YOUR INSTRUCTIONS.
Report each line from the data below that holds the word "entreprises".

Stored records.
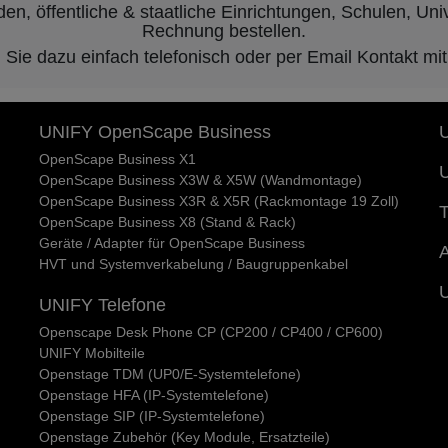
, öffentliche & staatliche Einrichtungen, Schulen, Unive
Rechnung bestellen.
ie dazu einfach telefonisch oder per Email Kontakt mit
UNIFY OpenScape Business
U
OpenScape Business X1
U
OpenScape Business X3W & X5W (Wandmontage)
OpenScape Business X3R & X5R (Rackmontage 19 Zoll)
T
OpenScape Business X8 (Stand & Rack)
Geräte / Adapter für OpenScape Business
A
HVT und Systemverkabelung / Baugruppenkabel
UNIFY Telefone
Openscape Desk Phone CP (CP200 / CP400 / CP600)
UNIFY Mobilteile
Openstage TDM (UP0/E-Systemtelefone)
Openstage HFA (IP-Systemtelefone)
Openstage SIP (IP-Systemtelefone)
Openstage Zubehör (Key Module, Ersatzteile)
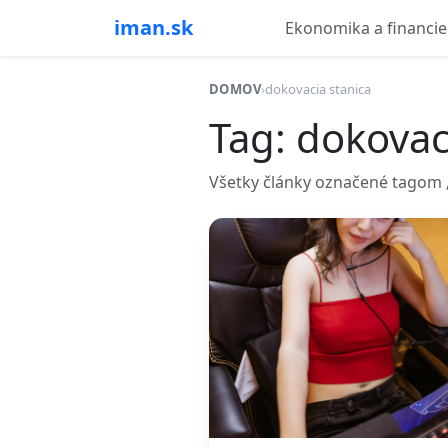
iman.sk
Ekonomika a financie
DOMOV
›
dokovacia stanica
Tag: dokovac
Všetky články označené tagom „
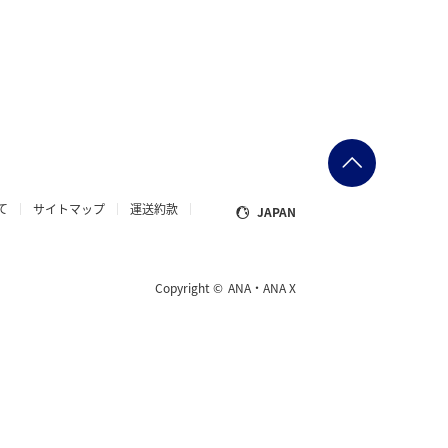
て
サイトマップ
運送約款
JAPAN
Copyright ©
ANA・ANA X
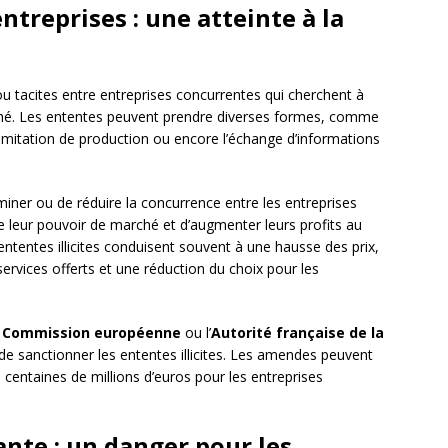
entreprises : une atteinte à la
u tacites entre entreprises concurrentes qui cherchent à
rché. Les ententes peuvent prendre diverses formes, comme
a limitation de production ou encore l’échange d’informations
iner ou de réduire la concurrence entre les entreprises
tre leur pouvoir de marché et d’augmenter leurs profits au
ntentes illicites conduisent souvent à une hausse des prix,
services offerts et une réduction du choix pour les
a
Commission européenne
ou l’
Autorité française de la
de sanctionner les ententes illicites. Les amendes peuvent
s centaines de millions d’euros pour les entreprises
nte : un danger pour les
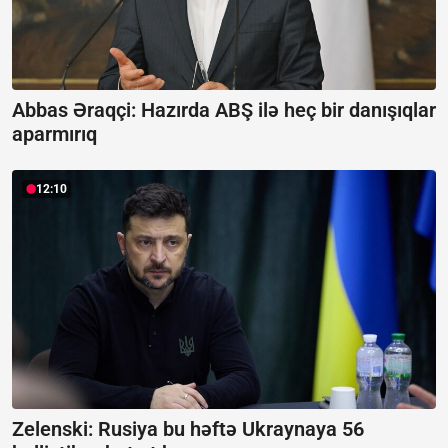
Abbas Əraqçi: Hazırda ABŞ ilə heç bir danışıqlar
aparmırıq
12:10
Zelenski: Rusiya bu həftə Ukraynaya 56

SOLUTION FOR THIS TASK.
entreprises : une atteinte à la
u tacites entre entreprises concurrentes qui cherchent à
iner ou de réduire la concurrence entre les entreprises
s centaines de millions d’euros pour les entreprises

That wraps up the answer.